A VIOLETTA TO DIE FOR: Ukrainian soprano Marina Viskvorkina lit up Teatro Lirico d’Europa’s La traviata. |
The Elliott Carter Centennial
Elliott Carter's 100th birthday was celebrated all over the world, but Boston didn't take a back seat. When had a major artist been around long enough to enjoy a centennial while still working at the top of his form? Carter has talked about how hard he used to work, but now composing comes much easier — he just writes what he likes and hurries on to the next piece. At Tanglewood this summer, the entire Festival of Contemporary Music was devoted to him: nearly 50 pieces including two world premieres.
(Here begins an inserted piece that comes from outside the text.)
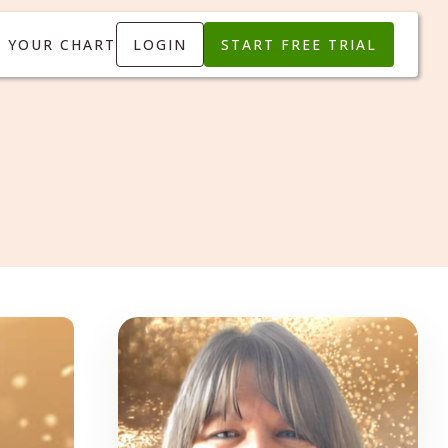
T YOUR CHART
LOGIN
START FREE TRIAL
Oliver Knussen, with illuminating lucidity, led Carter's vast Symphonia (part of the Boston Symphony Orchestra's first all-Carter program), and the Tanglewood Festival student orchestra played two of Carter's most difficult pieces, the 1955 Variations for Orchestra (under Stefan Asbury) and the 1969 Concerto for Orchestra (under Knussen). There were engaging performances of Carter's poetry settings: Elizabeth Bishop, Wallace Stevens (the haunted In the Distances of Sleep, with young Met mezzo Kate Lindsey), John Ashbery (a bravura student performance of the almost impossible Syringa — in both English and Greek; and the delicious new a cappellaMad Regales), and Lucy Shelton in the exquisite Italian cycle (Montale, Ungaretti, Quasimodo) composed for her.
More Carter
At Boston Conservatory, Ursula Oppens played Carter's (almost) complete music for solo piano — including Matribute, the little gem he wrote as a birthday gift for James Levine's 92-year-old mother. John Heiss assembled a New England Conservatory Carter festival that included the world premiere of a dazzling new percussion piece, Tintinnabulation, the Borromeo String Quartet in a spectacular First Quartet, and cellist Lawrence Lesser and pianist Christopher Taylor igniting the landmark Cello Sonata. That coordinated with more Carter at the Longy School, the Gardner Museum, and the BSO, where James Levine led pianist Daniel Barenboim in another world premiere, Interventions, a week before bringing the same program to Carnegie Hall on Carter's actual birthday, December 11.
Other New Music
Gil Rose, director of the Boston Modern Orchestra Project, put together the Ditson Festival of Contemporary Music at the Institute of Contemporary Art. Participants included the Firebird Ensemble, Scott Wheeler's Dinosaur Annex, Stephen Drury's Callithumpian Consort, David Hoose's Collage New Music and Cantata Singers, cellist Matt Haimovitz, George Russell, Rose's own BMOP, and, celebrating its 40th year, Boston's oldest new-music group, Richard Pittman's Boston Musica Viva. (I heard my first live performances of Elliott Carter at a BMV concert back in 1978.) Pieces by Leon Kirchner, Harold Shapero, Augusta Read Thomas, and John Harbison got stellar treatment. Harbison's BSO-commissioned Symphony No. 5, which sets poems about Orpheus by Milosz, Rilke, and Louise Glück (her Eurydice poem was sung eloquently by Kate Lindsey), got even better at Tanglewood.
Operas to Treasure
Topping the list, James Levine leading Berlioz's two-part Trojan War epic, Les Troyens, with an impressive international cast. I heard the one performance at which both parts were done the same day and was flattened. The touring Teatro Lirico d'Europa brought a satisfying La traviata, with glamorous Ukrainian soprano Marina Viskvorkina as Verdi's tubercular courtesan. Guerilla Opera offered the economical yet hair-raising premiere of Andy Vores's setting of Sartre's three-person horror comedy, No Exit. The opera that made the most news was the John Adams/Peter Sellars Doctor Atomic, which had its Met debut without Sellars's original staging. I actually preferred it at the Fenway Theatre, where big-screen close-ups of the maneuverings for the first atomic test made everything easier to follow than the Met's cluttered blocking. But in all versions, the arresting first half collapses into a second act of long-winded, sentimental PC.